(Page-level text extractions)
---

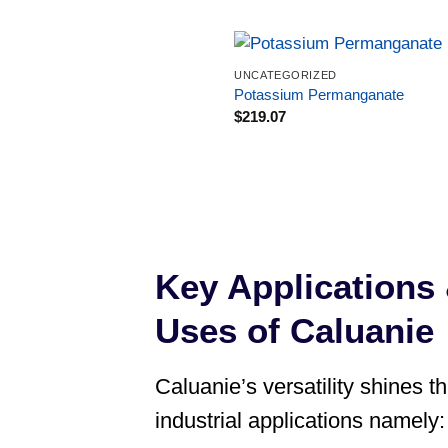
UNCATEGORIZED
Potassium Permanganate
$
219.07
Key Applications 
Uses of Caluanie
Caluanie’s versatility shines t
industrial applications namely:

---

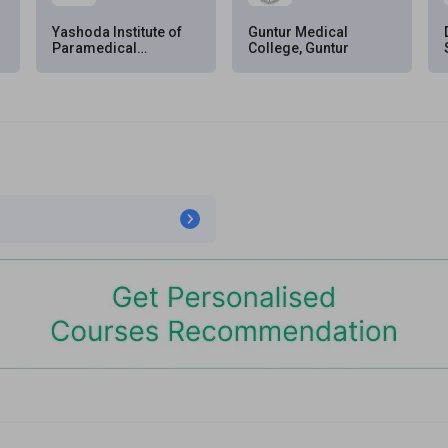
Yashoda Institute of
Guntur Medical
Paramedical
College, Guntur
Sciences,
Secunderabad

---

### Goal of the exercise
Wherever the string "Caluanie" occurs in the data, copy the line that holds it.

### Written solution
Uses of Caluanie
Caluanie’s versatility shines t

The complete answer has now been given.